■ How to complete this task
Set down all of the records below exactly, please, omitting the images.

■ Data
────────────────────
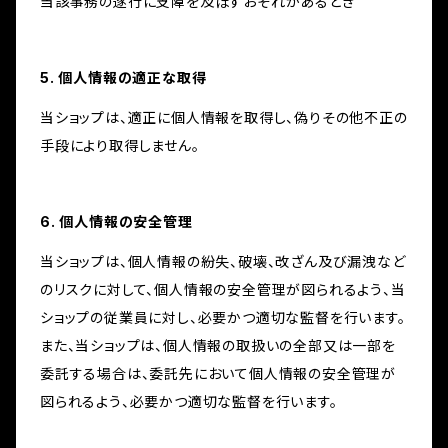
当該事務の遂行に支障を及ぼすおそれがあるとき
5. 個人情報の適正な取得
当ショップは、適正に個人情報を取得し、偽りその他不正の
手段により取得しません。
6. 個人情報の安全管理
当ショップは、個人情報の紛失、破壊、改ざん及び漏洩など
のリスクに対して、個人情報の安全管理が図られるよう、当
ショップの従業員に対し、必要かつ適切な監督を行います。
また、当ショップは、個人情報の取扱いの全部又は一部を
委託する場合は、委託先において個人情報の安全管理が
図られるよう、必要かつ適切な監督を行います。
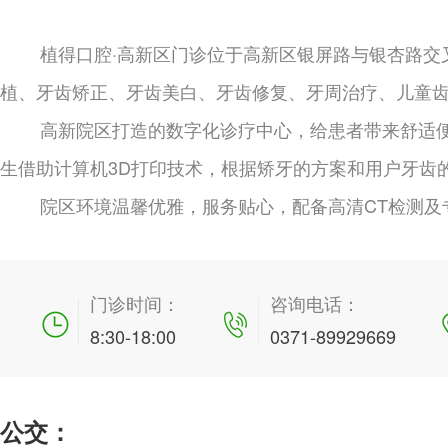
植得口腔·高新区门诊位于高新区银屏路与银杏路交
植、牙齿矫正、牙齿美白、牙齿修复、牙周治疗、儿童
高新院区打造的数字化诊疗中心，给患者带来舒适便
生借助计算机3D打印技术，根据矫牙的方案和用户牙齿
院区环境温馨优雅，服务贴心，配备高清CT检测及
门诊时间：
咨询电话：
8:30-18:00
0371-89929669
公交：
────────────────────
■ Expected answer
当該事務の遂行に支障を及ぼすおそれがあるとき
5. 個人情報の適正な取得
当ショップは、適正に個人情報を取得し、偽りその他不正の
手段により取得しません。
6. 個人情報の安全管理
当ショップは、個人情報の紛失、破壊、改ざん及び漏洩など
のリスクに対して、個人情報の安全管理が図られるよう、当
ショップの従業員に対し、必要かつ適切な監督を行います。
また、当ショップは、個人情報の取扱いの全部又は一部を
委託する場合は、委託先において個人情報の安全管理が
図られるよう、必要かつ適切な監督を行います。
植得口腔·高新区门诊位于高新区银屏路与银杏路交
植、牙齿矫正、牙齿美白、牙齿修复、牙周治疗、儿童
高新院区打造的数字化诊疗中心，给患者带来舒适便
生借助计算机3D打印技术，根据矫牙的方案和用户牙齿
院区环境温馨优雅，服务贴心，配备高清CT检测及
门诊时间：
咨询电话：
8:30-18:00
0371-89929669
公交：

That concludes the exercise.